Scientists compared the high-intensity, short interval exercise against a moderate-intensity exercise in terms of effects on blood vessel function in adolescent boys and girls after they ate a high fat milkshake.
The study showed that a 25 minute moderate-intensity cycling exercise prevented the fall on blood vessel function after eating the fat meal. However, only eight minutes of high-intensity cycling not only had the same result as the moderate exercise, but also improved blood vessel function so a level superior provided by moderate-intensity exercise.
Researcher Alan Barker said that their study shows that the intensity of exercise plays an important part in protecting blood vessel function in young people after the ingestion of a high fat meal.
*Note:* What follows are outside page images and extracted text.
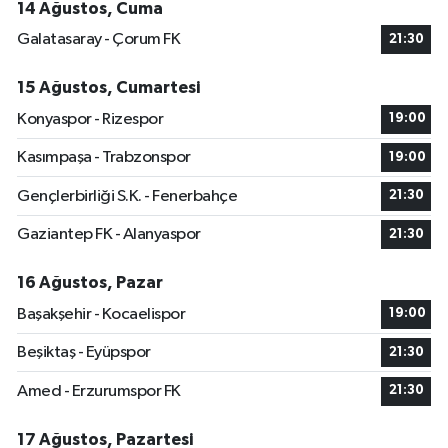
14 Ağustos, Cuma
Galatasaray - Çorum FK
21:30
15 Ağustos, Cumartesi
Konyaspor - Rizespor
19:00
Kasımpaşa - Trabzonspor
19:00
Gençlerbirliği S.K. - Fenerbahçe
21:30
Gaziantep FK - Alanyaspor
21:30
16 Ağustos, Pazar
Başakşehir - Kocaelispor
19:00
Beşiktaş - Eyüpspor
21:30
Amed - Erzurumspor FK
21:30
17 Ağustos, Pazartesi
Barker added that furthermore, both the boys and girls found the high-intensity exercise to be more enjoyable than the moderate-intensity exercise. Considering that very few adolescents currently achieve the recommended minimum of one hour of at least moderate-intensity exercise per day, smaller amounts of exercise performed at a higher-intensity might offer an attractive alternative to improve blood vessel function in adolescents.
The researchers say the next step is to move the work beyond healthy adolescents and study those with risk factors for cardiovascular disease, such as obesity and type I diabetes.
The study is published in the American Journal of Physiology — Heart and Circulatory Physiology.